We Are Worldschoolers

living in story

STORIES. 

The word conjures up so many different images and feelings.  I used to think of the well known and such loved stories of my childhood; dog eared pages and snuggles in my parents bed on a Saturday morning; words learnt by heart and characters so familiar, I felt like I knew them. 

I knew, even as a child, or maybe especially as a child  (!!) that stories are important; they carry weight in their themes and messages; they ground us in and to a place. 

 

I grew up in Australia but hailed from England and so the stories my parents read to me held strong icons from each country.  Snugglepot and Cuddlepie, The Magic Pudding as well as age old classics from across the sea like Oliver Twist and the Beatrix Potter Collection. 

The first time I walked through a wood, here in England where we currently live, I couldn’t help but look for Mole and Rat and Badger!  I was almost disappointed that I didn’t meet them – but who can be disappointed for long when one enjoys daily communion with Cock Robin and Squirrel Nutkin!

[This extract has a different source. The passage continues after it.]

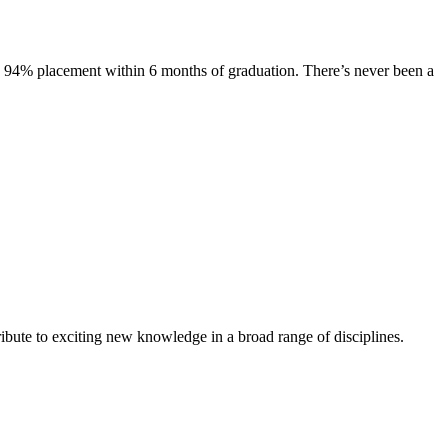
s. 94% placement within 6 months of graduation. There’s never been a
ibute to exciting new knowledge in a broad range of disciplines.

Reading my youngest child a poem by AA Milne, as we sat on a stair, I couldn’t help but feel like I’d been there before.  Even though I grew up in a single story house in Australia, I felt as if I had in fact, had stories read to me on a stair of a Victorian Terrace.  Such is the power of stories.  They can take us to places we feel in our soul and connect us to places we know in our hearts.

 

Our ancestors used to share knowledge via the oral tradition of storytelling and almost unanimously across the globe, this was the primary channel for communicating rules for living and passing down wisdom.  It’s only relatively recently, that books have been available and accessible with the first printing press being built in the mid 15th century.  Of course drawings to illustrate stories and ideas existed long before that in the form of cave paintings, hand made papyrus ‘pages’ and even wax or stone tablets but holding or even owning a book, that can be kept and passed down almost indefinitely, lends a different kind of meaning to how stories come to shape our lives now. 

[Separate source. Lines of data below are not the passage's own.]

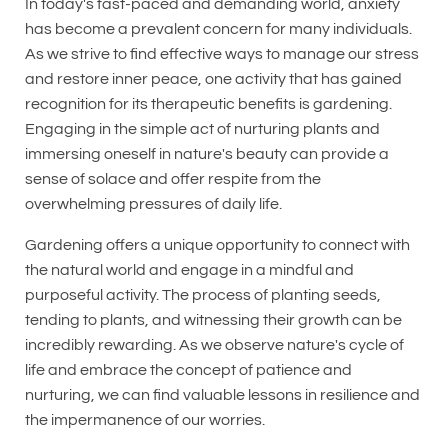
In today's fast-paced and demanding world, anxiety
has become a prevalent concern for many individuals.
As we strive to find effective ways to manage our stress
and restore inner peace, one activity that has gained
recognition for its therapeutic benefits is gardening.
Engaging in the simple act of nurturing plants and
immersing oneself in nature's beauty can provide a
sense of solace and offer respite from the
overwhelming pressures of daily life.
Gardening offers a unique opportunity to connect with
the natural world and engage in a mindful and
purposeful activity. The process of planting seeds,
tending to plants, and witnessing their growth can be
incredibly rewarding. As we observe nature's cycle of
life and embrace the concept of patience and
nurturing, we can find valuable lessons in resilience and
the impermanence of our worries.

Stories aren’t just of the made-up variety and most cultures have a strong history of folklore as a way of guiding us into moral aptitude; a sort of way-showing, sharing of cultural tradition and sometimes, a connection between fact and fantasy.  Much ancient folklore has found its way into print but continues, as was the way with the oral tradition of storytelling, to not be owned but shared. 

 

And here for me, lies the beauty of story.  A story must be shared; given and accepted with no judgement.  

If we think of stories as our own unique way of sharing and communicating our lived experience, our own thoughts and feelings and thus, the stories shared by others reflect their lived experience, there is no room for defining as right or wrong.  They just are. 

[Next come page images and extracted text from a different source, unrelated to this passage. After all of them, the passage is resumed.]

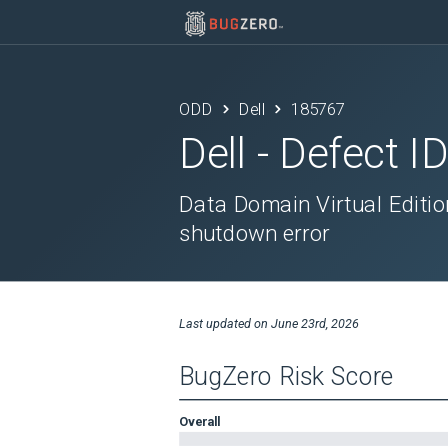
ODD
Dell
185767
Dell
- Defect I
Data Domain Virtual Editio
shutdown error
Last updated on
June 23rd, 2026
BugZero Risk Score
Overall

In this way, we can view our children, our partner, our friends, strangers we encounter, as living in their own unique stories and sometimes, for even a brief time, our stories cross paths and we walk together, creating a shared experience, a shared story. 

I’ve found this way of framing the world useful when relating with my children, particularly when they express something I find challenging.  I’ve come to recognise that they are living in their own story, as I am in mine, and they invite me to step into it sometimes, which really is a gift to me.  And I hope to them. I don’t judge them as wrong, merely living in the expression of their own story – which is actually a kind of folklore.  The expression of culture and story. 

Imagine a world where, instead of judging the actions and thoughts of others, we held them as protagonists of their own story.  One which is uniquely theirs and not ours to judge. Imagine how it would be to live alongside others who were not wrong but merely characters in their own story.

 

Really what I’m suggesting is that living in STORY, in the unique power of story, can liberate us from the need to judge others.  By NOT viewing others through our own lens, we can see them as unique and singularly THEM.  Living deeply in their own lived experience, not yours, not mine; walking as their own story takes shape around them; sometimes inviting others in.

And when we are invited in, we often hear pieces of the story that we didn’t previously know; things that we couldn’t possibly know until they are revealed in the telling. What an honour to be allowed, even briefly, into the story of another!

 

Storytelling is sacred.  A story can’t be told without the listening.